The data were examined in detail, to determine whether individual CYP3A5 probe pairs distinguish this gene from CYP3A4 and CYP3A7. Figure 2B compares hybridization (PM-MM) of probes representing CYP3A5 on the microarray, to probes for CYP3A4, CYP3A5, and CYP3A7. Probe pairs 20, 21, and 42–44 show strong heterologous hybridization to two or all three human CYP3A genes, whereas probe pairs 18, 33–37, 45, 50, and 54–60 hybridize poorly to each of the three human CYP3A genes. Nevertheless, probe pairs 3–6, 8, 15, 16, 25, 48, 49, 52, and 53 show robust hybridization to CYP3A5, at a gene-selectivity ratio of 10-fold or greater. These latter twelve probe pairs can be used to distinguish CYP3A5 from the other human CYP3A genes. Sequences for these twelve probe pairs are listed at the Physiological Genomics web site (see the URL in footnote 1, in the MATERIALS AND METHODS).

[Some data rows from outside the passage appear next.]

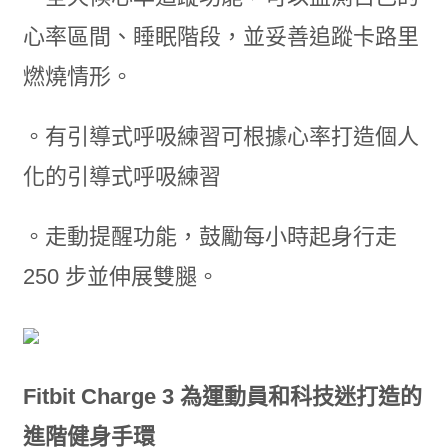
心率區間、睡眠階段，並妥善追蹤卡路里
燃燒情形。
。有引導式呼吸練習可根據心率打造個人
化的引導式呼吸練習
。走動提醒功能，鼓勵每小時起身行走
250 步並伸展雙腿。
Fitbit Charge 3 為運動員和科技迷打造的
進階健身手環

The cross-hybridization among CYP3A genes, but not other gene subfamilies with similar homologies (compare Fig. 1 and Fig. 2), was unexpected. The relatively poor gene specificity of probes representing CYP3A5 may have been a consequence of the short 3'-untranslated region (3'-UT) used to design probes for the CYP3A5 gene compared with the long 3'-UT of the CYP3A4 and CYP3A7 genes. This short 3'-UT necessitated that the 1,000 bp region represented on the microarray occur primarily in the coding region of the gene. This region of the gene appears to permit heterologous hybridization despite showing lower sequence identities to CYP3A4 and CYP3A7 (88% and 89%, respectively) than the 92% identity shared by the 3' ends of CYP3A4 and CYP3A7.

Drug metabolism gene regulation.
We further validated the application of DNA microarrays to drug safety by treating rats with four compounds that provoke well-characterized transcriptional responses among the CYP superfamily. 3MC, phenobarbital, dexamethasone, and clofibrate are classic inducers of the cytochrome P-450 subfamily members CYP1A, CYP2B, CYP3A, and CYP4A, respectively (7). Several members of the CYP gene families can be transcriptionally activated by xenobiotics through one of four receptor-dependent mechanisms. 3MC activates transcription of the CYP1 family through the aromatic hydrocarbon (AH) receptor (35), phenobarbital activates transcription of the CYP2B and CYP3A family through the CAR (15), and dexamethasone activates transcription of the CYP3A family through the pregnane nuclear receptor (PXR; Ref. 4), and clofibrate activates transcription of the CYP4A subfamily through the peroxisome proliferator-activated receptor-{alpha} (PPAR{alpha}; Ref. 29).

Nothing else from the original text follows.